Retiring a coal power plant in North Carolina wasn’t enough to prevent it from fucking up the environment.

Tens of thousands of tons of coal ash and tens of millions of gallons of polluted water have burst out of Duke Energy’s shuttered Dan River Steam Station, severely soiling the Dan River — a waterway popular with hikers, campers, fishing folks, and recreational boaters. The pollution can be seen miles downstream.

The power plant operated from 1949 until 2012, and the coal ash being stored on site was residue left behind after coal was burned. Coal ash contains poisonous heavy metals including arsenic, mercury, and lead. A state agency and environmentalists have been suing Duke in an effort to force it to clear out 14 such coal-ash dump sites across the state, including the one that just ruptured.

But Duke insisted that its dump sites were safe. Just last month, Duke spokeswoman Erin Culbert told the Asheville Citizen-Times that the utility was monitoring groundwater around its coal-ash storage sites to ensure that its neighbors are protected. She rejected environmentalists’ calls for the coal-ash ponds to be cleaned up. “[S]pecial interest groups rely on emotion, not facts, to advance their mission to phase out coal,” Culbert told the newspaper.

It gets worse.

“We are confident,” Duke’s general manager at the power plant told the EPA in a 2009 letter, “that each of our ash basin dams has the structural integrity necessary to protect the public and the environment.”

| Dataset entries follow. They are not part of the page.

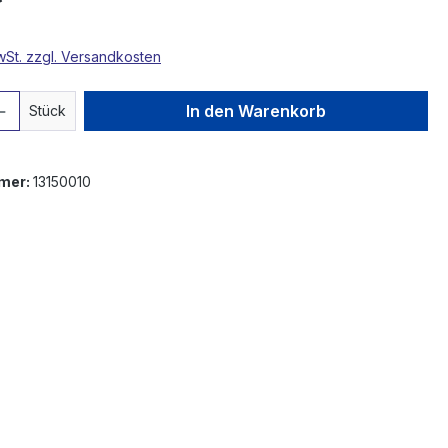
MwSt. zzgl. Versandkosten
 Anzahl: Gib den gewünschten Wert ein 
In den Warenkorb
Stück
mer:
13150010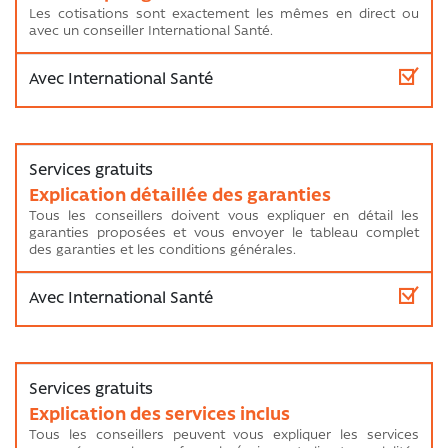
Les cotisations sont exactement les mêmes en direct ou
avec un conseiller International Santé.
Explication détaillée des garanties
Tous les conseillers doivent vous expliquer en détail les
garanties proposées et vous envoyer le tableau complet
des garanties et les conditions générales.
Explication des services inclus
Tous les conseillers peuvent vous expliquer les services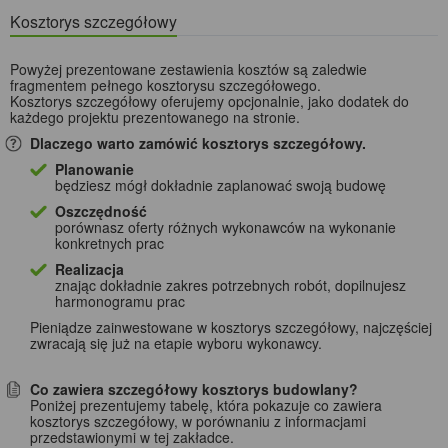
Kosztorys szczegółowy
Powyżej prezentowane zestawienia kosztów są zaledwie
fragmentem pełnego kosztorysu szczegółowego.
Kosztorys szczegółowy oferujemy opcjonalnie, jako dodatek do
każdego projektu prezentowanego na stronie.
Dlaczego warto zamówić kosztorys szczegółowy.
Planowanie
będziesz mógł dokładnie zaplanować swoją budowę
Oszczędność
porównasz oferty różnych wykonawców na wykonanie
konkretnych prac
Realizacja
znając dokładnie zakres potrzebnych robót, dopilnujesz
harmonogramu prac
Pieniądze zainwestowane w kosztorys szczegółowy, najczęściej
zwracają się już na etapie wyboru wykonawcy.
Co zawiera szczegółowy kosztorys budowlany?
Poniżej prezentujemy tabelę, która pokazuje co zawiera
kosztorys szczegółowy, w porównaniu z informacjami
przedstawionymi w tej zakładce.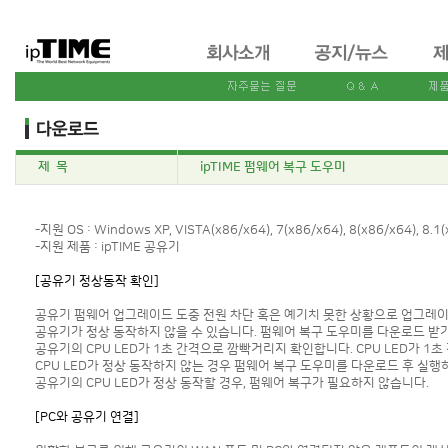
제 목
ipTIME 펌웨어 복구 도우미
-지원 OS : Windows XP, VISTA(x86/x64), 7(x86/x64), 8(x86/x64), 8.1(
-지원 제품 : ipTIME 공유기
[공유기 정상동작 확인]
공유기 펌웨어 업그레이드 도중 전원 차단 혹은 예기치 못한 상황으로 업그레
공유기가 정상 동작하지 않을 수 있습니다. 펌웨어 복구 도우미를 다운로드 받
공유기의 CPU LED가 1초 간격으로 깜빡거리지 확인합니다. CPU LED가 1
CPU LED가 정상 동작하지 않는 경우 펌웨어 복구 도우미를 다운로드 후 실행
공유기의 CPU LED가 정상 동작할 경우, 펌웨어 복구가 필요하지 않습니다.
[PC와 공유기 연결]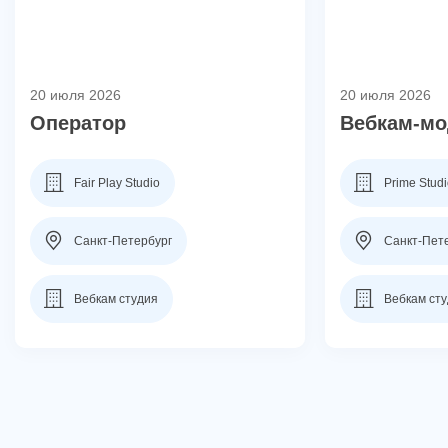
20 июля 2026
20 июля 2026
Оператор
Вебкам-мо
Fair Play Studio
Prime Stud
Санкт-Петербург
Санкт-Пет
Вебкам студия
Вебкам ст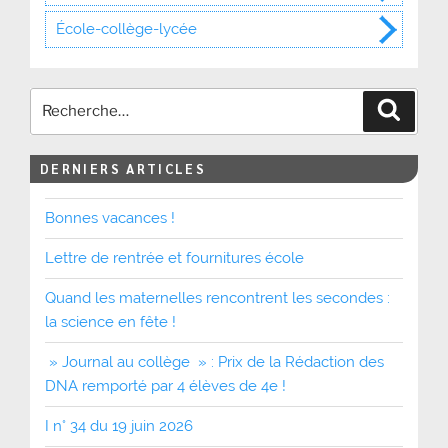
École-collège-lycée
Recher
DERNIERS ARTICLES
Bonnes vacances !
Lettre de rentrée et fournitures école
Quand les maternelles rencontrent les secondes :
la science en fête !
» Journal au collège » : Prix de la Rédaction des
DNA remporté par 4 élèves de 4e !
I n° 34 du 19 juin 2026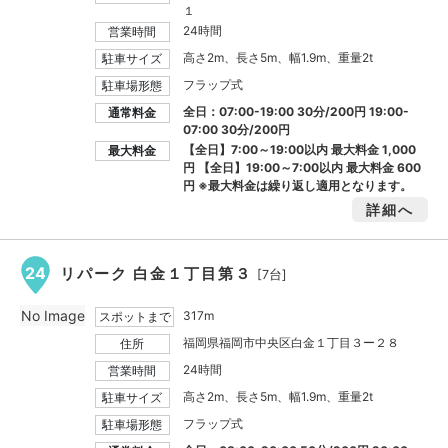
１
24時間
営業時間
高さ2m、長さ5m、幅1.9m、重量2t
駐車サイズ
フラップ式
駐車場形態
全日：07:00-19:00 30分/200円 19:00-
通常料金
07:00 30分/200円
【全日】7:00～19:00以内 最大料金
1,000
最大料金
円
【全日】19:00～7:00以内 最大料金
600
円
※最大料金は繰り返し適用となります。
詳細へ
24
リパーク 白金１丁目第３
[7台]
No Image
317m
スポットまで
福岡県福岡市中央区白金１丁目３ー２８
住所
24時間
営業時間
高さ2m、長さ5m、幅1.9m、重量2t
駐車サイズ
フラップ式
駐車場形態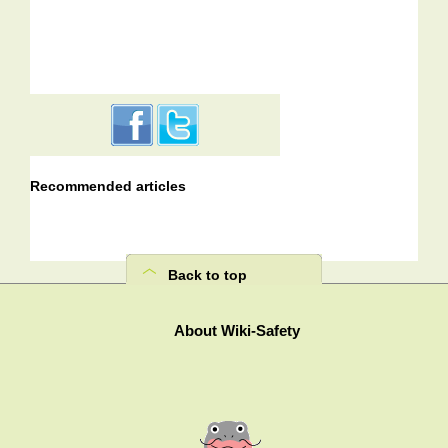
Recommended articles
Back to top
About Wiki-Safety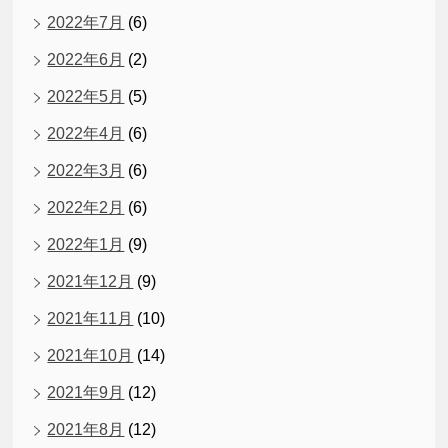
2022年7月
(6)
2022年6月
(2)
2022年5月
(5)
2022年4月
(6)
2022年3月
(6)
2022年2月
(6)
2022年1月
(9)
2021年12月
(9)
2021年11月
(10)
2021年10月
(14)
2021年9月
(12)
2021年8月
(12)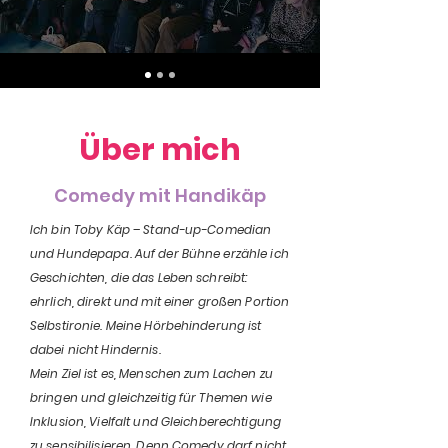
Über mich
Comedy mit Handikäp
Ich bin Toby Käp – Stand-up-Comedian
und Hundepapa. Auf der Bühne erzähle ich
Geschichten, die das Leben schreibt:
ehrlich, direkt und mit einer großen Portion
Selbstironie. Meine Hörbehinderung ist
dabei nicht Hindernis.
Mein Ziel ist es, Menschen zum Lachen zu
bringen und gleichzeitig für Themen wie
Inklusion, Vielfalt und Gleichberechtigung
zu sensibilisieren. Denn Comedy darf nicht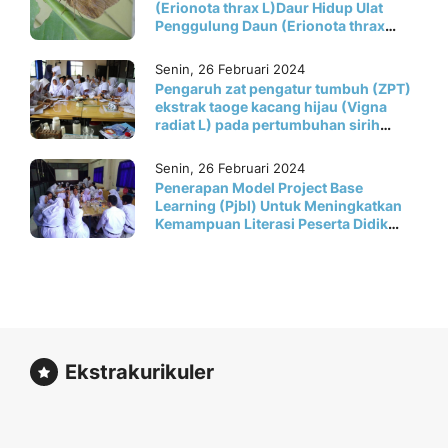
(Erionota thrax L)Daur Hidup Ulat
Penggulung Daun (Erionota thrax
L)Terhadap Tanaman Pisang (Musa
pradisiaca)
Senin, 26 Februari 2024
Pengaruh zat pengatur tumbuh (ZPT)
ekstrak taoge kacang hijau (Vigna
radiat L) pada pertumbuhan sirih
merah (Piper crocatum Ruis & Pav)
Senin, 26 Februari 2024
Penerapan Model Project Base
Learning (Pjbl) Untuk Meningkatkan
Kemampuan Literasi Peserta Didik
Pada Materi Sistem Pernafasan
Ekstrakurikuler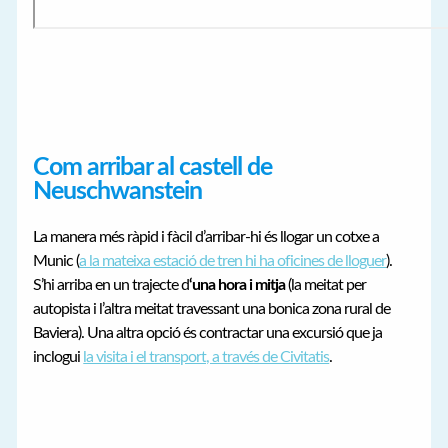
Com arribar al castell de
Neuschwanstein
La manera més ràpid i fàcil d’arribar-hi és llogar un cotxe a
Munic (
a la mateixa estació de tren hi ha oficines de lloguer
).
S’hi arriba en un trajecte d
‘una hora i mitja
(la meitat per
autopista i l’altra meitat travessant una bonica zona rural de
Baviera). Una altra opció és contractar una excursió que ja
inclogui
la visita i el transport, a través de Civitatis
.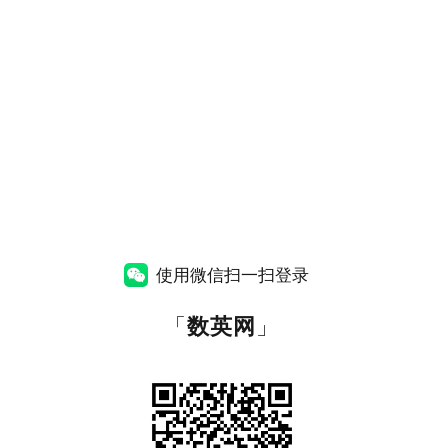
使用微信扫一扫登录
「
数英网
」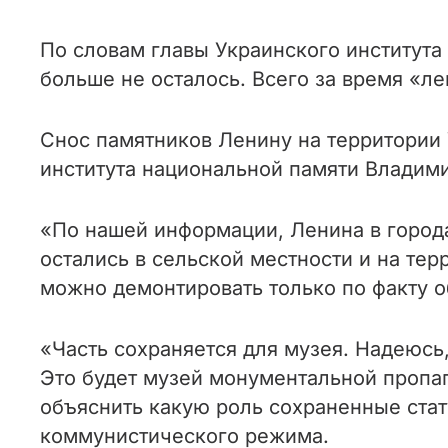
По словам главы Украинского института
больше не осталось. Всего за время «л
Снос памятников Ленину на территории 
института национальной памяти Владими
«По нашей информации, Ленина в города
остались в сельской местности и на тер
можно демонтировать только по факту о
«Часть сохраняется для музея. Надеюсь,
Это будет музей монументальной пропаг
объяснить какую роль сохраненные стат
коммунистического режима.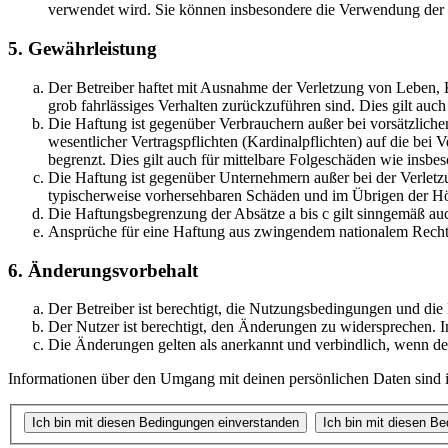
verwendet wird. Sie können insbesondere die Verwendung der S
5. Gewährleistung
Der Betreiber haftet mit Ausnahme der Verletzung von Leben, Kö
grob fahrlässiges Verhalten zurückzuführen sind. Dies gilt au
Die Haftung ist gegenüber Verbrauchern außer bei vorsätzlich
wesentlicher Vertragspflichten (Kardinalpflichten) auf die be
begrenzt. Dies gilt auch für mittelbare Folgeschäden wie ins
Die Haftung ist gegenüber Unternehmern außer bei der Verletzu
typischerweise vorhersehbaren Schäden und im Übrigen der Höh
Die Haftungsbegrenzung der Absätze a bis c gilt sinngemäß auc
Ansprüche für eine Haftung aus zwingendem nationalem Recht 
6. Änderungsvorbehalt
Der Betreiber ist berechtigt, die Nutzungsbedingungen und di
Der Nutzer ist berechtigt, den Änderungen zu widersprechen. I
Die Änderungen gelten als anerkannt und verbindlich, wenn d
Informationen über den Umgang mit deinen persönlichen Daten sind i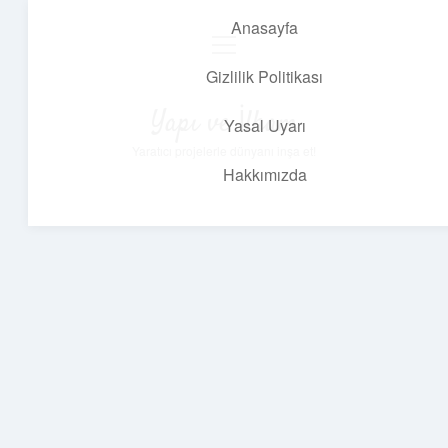
Anasayfa
menüyü
aç
Gizlilik Politikası
Yapı ve İlham
Yasal Uyarı
Yaratıcı projelerle dünyanı inşa et!
Hakkımızda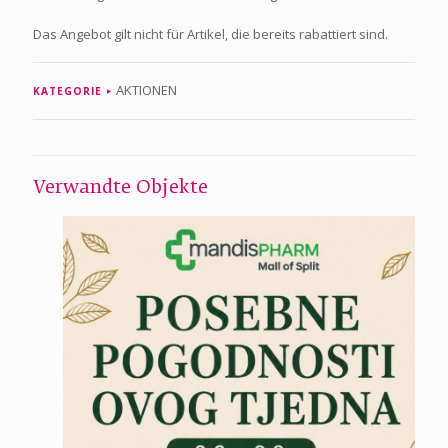
Das Angebot gilt nicht für Artikel, die bereits rabattiert sind.
AKTIONEN
KATEGORIE
Verwandte Objekte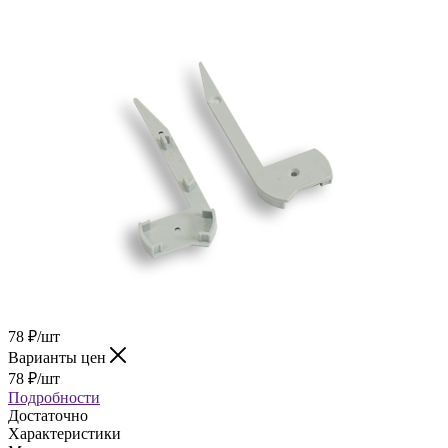
78
₽
/шт
Варианты цен
78
₽
/шт
Подробности
Достаточно
Характеристики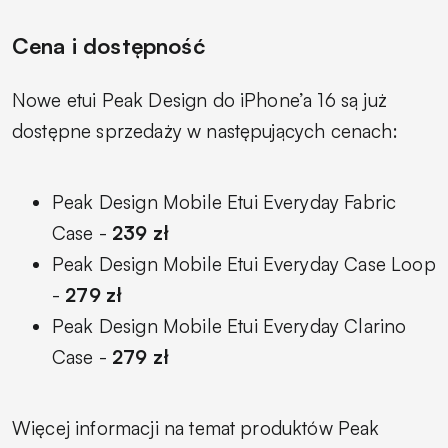
Cena i dostępność
Nowe etui Peak Design do iPhone’a 16 są już
dostępne sprzedaży w następujących cenach:
Peak Design Mobile Etui Everyday Fabric
Case -
239 zł
Peak Design Mobile Etui Everyday Case Loop
-
279 zł
Peak Design Mobile Etui Everyday Clarino
Case -
279 zł
Więcej informacji na temat produktów Peak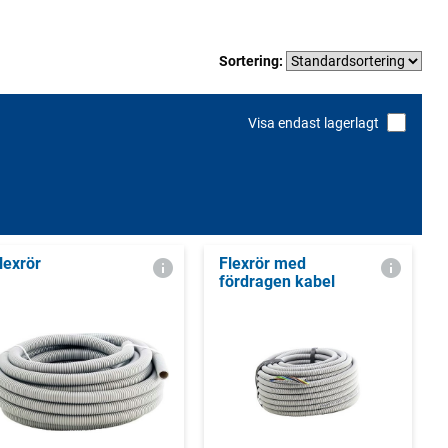
Sortering:
Visa endast lagerlagt
lexrör
Flexrör med
fördragen kabel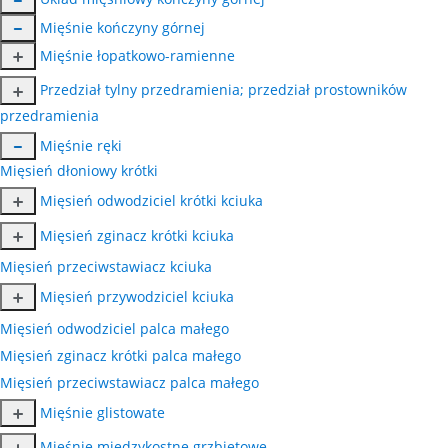
Mięśnie kończyny górnej
Mięśnie łopatkowo-ramienne
Przedział tylny przedramienia; przedział prostowników
przedramienia
Mięśnie ręki
Mięsień dłoniowy krótki
Mięsień odwodziciel krótki kciuka
Mięsień zginacz krótki kciuka
Mięsień przeciwstawiacz kciuka
Mięsień przywodziciel kciuka
Mięsień odwodziciel palca małego
Mięsień zginacz krótki palca małego
Mięsień przeciwstawiacz palca małego
Mięśnie glistowate
Mięśnie międzykostne grzbietowe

We sure hope it felt nice to be so confident about that.

Specifics on the spill are still hard to come by, but it appears that a 48-inch stormwater pipe burst at the power plant, releasing enough ash from a 27-acre storage pond to fill 20 or 30 Olympic-sized swimming pools. According to company estimates, 50,000 to 82,000 tons of ash flowed into the river, along with 24 million to 27 million gallons of tainted water.

The pipe gave way on Sunday, and the company is being criticized for waiting until Monday to tell anybody about the disaster.

Cue inevitable statements from environmentalists about Duke’s utter irresponsibility in allowing this disaster to happen. From the Charlotte Business Journal

“This is the latest, loudest alarm bell yet that Duke should not be storing coal ash in antiquated pits near our state’s waterways,” says Frank Holleman, an attorney for the Southern Environmental Law Center.

He noted that two South Carolina utilities have taken steps to remove coal ash from earthen ponds and called Duke “grossly negligent” for not doing the same.

It’s not like this is the first time such a disaster has happened. After more than a million gallons of coal-ash slurry escaped from a Tennessee Valley Authority power plant in late 2008, the EPA vowed to craft new regulations to help prevent such disasters from happening again. We’re still waiting for those promised regulations.